As demonstrated by the SPARQL queries described in the Results, it is possible to query various databases with a single query and get integrated data on a single glycoprotein. Numerous papers contained a wide range of information, including connections between diseases, tissues, and cell lines. Since all of these databases are constantly being updated, the information that is currently available only represents the situation as of this writing (James et al., 2003).

It is clear from the glycan data that, despite the GlyTouCan IDs not overlapping, the allocated IDs might still be mapped to different glycans because of variations in fragmentation annotations and confusing connections. For such ambiguity, GlyTouCan gives connection information; additional investigation of these glycan linkages is left for future effort.
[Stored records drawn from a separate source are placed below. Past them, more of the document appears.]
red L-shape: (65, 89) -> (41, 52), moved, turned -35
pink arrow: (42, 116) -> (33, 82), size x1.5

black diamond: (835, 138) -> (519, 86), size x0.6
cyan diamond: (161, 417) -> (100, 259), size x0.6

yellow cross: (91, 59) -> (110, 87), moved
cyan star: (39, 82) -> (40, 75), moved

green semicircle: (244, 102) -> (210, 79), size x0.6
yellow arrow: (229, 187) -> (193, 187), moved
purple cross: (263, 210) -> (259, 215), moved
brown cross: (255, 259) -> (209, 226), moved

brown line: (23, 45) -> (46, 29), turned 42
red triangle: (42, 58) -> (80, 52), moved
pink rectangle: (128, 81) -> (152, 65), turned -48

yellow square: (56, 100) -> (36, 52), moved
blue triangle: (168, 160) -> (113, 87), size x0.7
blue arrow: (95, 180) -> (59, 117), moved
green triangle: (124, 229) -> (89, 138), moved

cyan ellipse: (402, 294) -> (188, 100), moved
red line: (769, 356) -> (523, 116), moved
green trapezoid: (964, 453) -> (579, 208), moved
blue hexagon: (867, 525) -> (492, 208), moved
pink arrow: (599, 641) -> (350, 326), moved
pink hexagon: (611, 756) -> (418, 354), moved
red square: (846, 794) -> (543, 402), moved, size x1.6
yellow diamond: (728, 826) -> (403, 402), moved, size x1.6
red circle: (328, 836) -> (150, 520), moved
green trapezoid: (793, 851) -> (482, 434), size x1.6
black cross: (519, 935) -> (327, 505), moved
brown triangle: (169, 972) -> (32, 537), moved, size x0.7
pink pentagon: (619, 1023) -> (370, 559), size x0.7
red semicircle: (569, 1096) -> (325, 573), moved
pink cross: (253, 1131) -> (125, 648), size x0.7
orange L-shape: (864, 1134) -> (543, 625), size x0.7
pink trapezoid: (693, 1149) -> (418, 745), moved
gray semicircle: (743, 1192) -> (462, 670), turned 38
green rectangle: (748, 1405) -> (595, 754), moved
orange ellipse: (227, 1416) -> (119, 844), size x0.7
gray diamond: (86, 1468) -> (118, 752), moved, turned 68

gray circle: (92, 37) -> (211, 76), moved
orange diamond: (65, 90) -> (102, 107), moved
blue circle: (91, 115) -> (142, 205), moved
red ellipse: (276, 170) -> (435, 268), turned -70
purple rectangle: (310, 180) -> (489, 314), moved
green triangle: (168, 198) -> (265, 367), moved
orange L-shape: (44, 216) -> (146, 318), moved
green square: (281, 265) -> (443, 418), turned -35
Examples of the RDF data for glycoproteins created by GlycoNAVI, GlyConnect, and UniCarbKB are presented in this work. GlyGen is a resource that offers information about glycoproteins in RDF format and is implementing GlycoCoO ideas to promote data interoperability. In order to explore how ideas may be integrated or mapped with one another, we also intend to get in touch with database and lipid ontology developers. The GlySpace Alliance's members will eventually make all of this integrated data accessible.

We will also look at ways to link the GlycoCoO ontology with other relevant ontologies after demonstrating its efficacy. For instance, the Protein Ontology (PRO) offers a reliable and expandable framework for ontological study on proteins. It acts as a standard representation of proteoforms utilising PSI-MOD as a posttranslational modification reference and UniProtKB as a sequence reference to precisely and fully model protein entities and their connections in biological systems. By harmonising with the GlycoCoO principles mentioned, the PRO project will be broadened to capture the complexity of glycoproteoforms, particularly the variability of site-specific protein glycosylation.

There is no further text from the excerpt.